You already have a repeated URL. Are you just railing about other
blacklists or did you really consider my suggestion? SpamCop is no more
accurate than the above blacklists. People report ham all the time,
sometimes repeatedly.

> Our approach is to start with some likely good data in the
> SpamCop URIs. See comments below.

And these are ways to make the data more accurate.

> I agree in principle, however I feel that the SpamCop reported
> URIs tend to have relatively few FPs. They are domains that
> people took the time to report; in essence they are *voting with
> their time that these are spam domains*.

Again, SpamCop has false positives. It is no magic bullet. Some
mailing lists are very low volume so when an announcement or conference
notice goes out, people report it as spam even though they actually
subscribed. It happens all the time.

I think pre-seeding a whitelist would be a sensible precaution against
joe jobs and the more sporadic (for any one domain, SpamCop has false
positives probably every day) type of false positive.

> I hope I'm not taking too confrontational a tone here. I'm just
> trying to defend our approach, which I think can be valid.

Nobody is attacking your approach. I only made these suggestions to
potentially allow you to selectively lower or raise your threshold for
specific URLs based on other data and therefore increase your accuracy
and spam hit rate. I suspect your blacklist will work well once a
plug-in supports it, but until then it seems like further discussion is
a waste of my time.

Daniel

--
Daniel Quinlan anti-spam (SpamAssassin), Linux,
http://www.pathname.com/~quinlan/ and open source consulting

Re: Announcing SpamCopURI 0.08 support of SURBL for spam URI domain tests [ In reply to ]

jeffc at surbl

Apr 3, 2004, 2:40 PM

Post #31 of 35 (99 views)

Permalink

On Saturday, April 3, 2004, 12:52:23 PM, Daniel Quinlan wrote:
> Jeff Chan <jeffc@surbl.org> writes:
>> I agree with the content check, but will step on many toes here
>> by proclaiming that other blacklists (other than SBL), name
>> servers, registrars, ISP address blocks, and similar approaches
>> are overly broad and have too much potential for collateral
>> damage *for my sensibilities*.

> There are other blacklists just as accurate as SBL (and some more
> accurate).
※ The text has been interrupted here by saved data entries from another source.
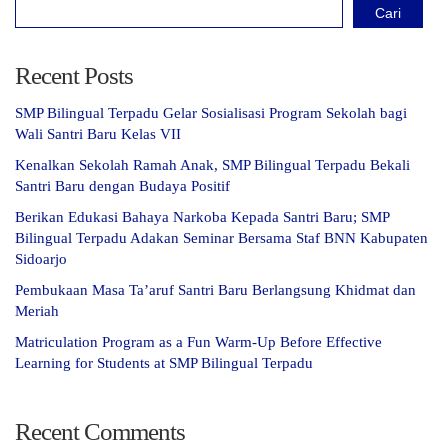
Cari
Recent Posts
SMP Bilingual Terpadu Gelar Sosialisasi Program Sekolah bagi
Wali Santri Baru Kelas VII
Kenalkan Sekolah Ramah Anak, SMP Bilingual Terpadu Bekali
Santri Baru dengan Budaya Positif
Berikan Edukasi Bahaya Narkoba Kepada Santri Baru; SMP
Bilingual Terpadu Adakan Seminar Bersama Staf BNN Kabupaten
Sidoarjo
Pembukaan Masa Ta’aruf Santri Baru Berlangsung Khidmat dan
Meriah
Matriculation Program as a Fun Warm-Up Before Effective
Learning for Students at SMP Bilingual Terpadu
Recent Comments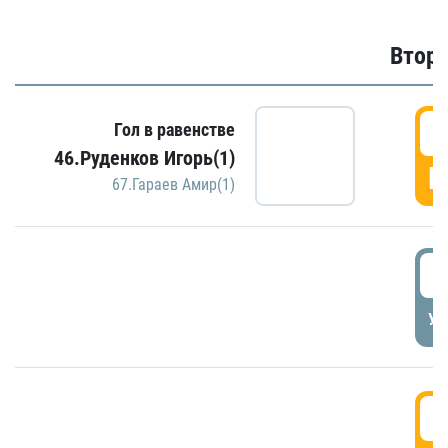
Второ
2
Гол в равенстве
46.Руденков Игорь(1)
Г
67.Гараев Амир(1)
2
УД
3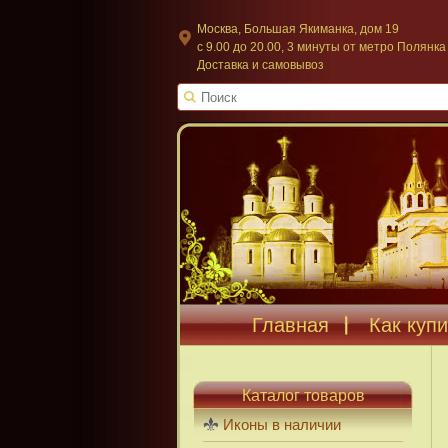
Москва, Большая Якиманка, дом 19
c 9.00 до 20.00, 3 минуты от метро Полянка
Доставка и самовывоз
Главная
Как купи
Каталог товаров
Иконы в наличии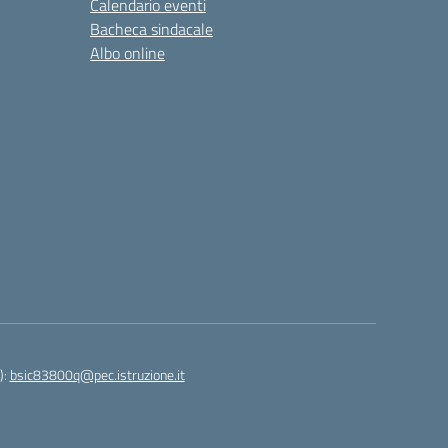
Calendario eventi
Bacheca sindacale
Albo online
):
bsic83800q@pec.istruzione.it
And bear in mind these are secondary checks to lower the
> threshold for a URI already reported to SpamCop so the accuracy should
> be really good (two 99% accurate features => more than 99% accurate
> together).

Understood. I never claimed SURBL was a 100% solution to all
spam, but I feel it can give some good results which could be
useful and probably should not be ignored. I absolutely agree
it should be used in conjunction with other RBLs and techniques.

>> I really, really hate blacklisting innocent victims. I consider that
>> a false accusation or even false punishment. Having policies which
>> allow blacklisting an entire ISP or even an entire web server IP
>> address have the potential to harm too many innocent bystanders, IMO.
>> Your mileage may and probably does vary. ;)

> You already have a repeated URL.

Not sure what you mean. If you mean a domain fell off the list
then came back on, I agree that's possible with the current
simple, initial tuning. If you mean there are multiple domains
on the list resolving to the same web server or using the same
name server, yes, that's definitely going to happen.

> Are you just railing about other
> blacklists or did you really consider my suggestion?

See above. I'm not comfortable with all RBLs or their
approaches, but I use some myself. I definitely agree
SURBL should be used with other RBLs to catch spams it
may miss. The more pre-emptive approach of SBL and others
like it seem justified in terms of catching known spam
gangs, spamhausen and the like.

> I think pre-seeding a whitelist would be a sensible precaution against
> joe jobs and the more sporadic (for any one domain, SpamCop has false
> positives probably every day) type of false positive.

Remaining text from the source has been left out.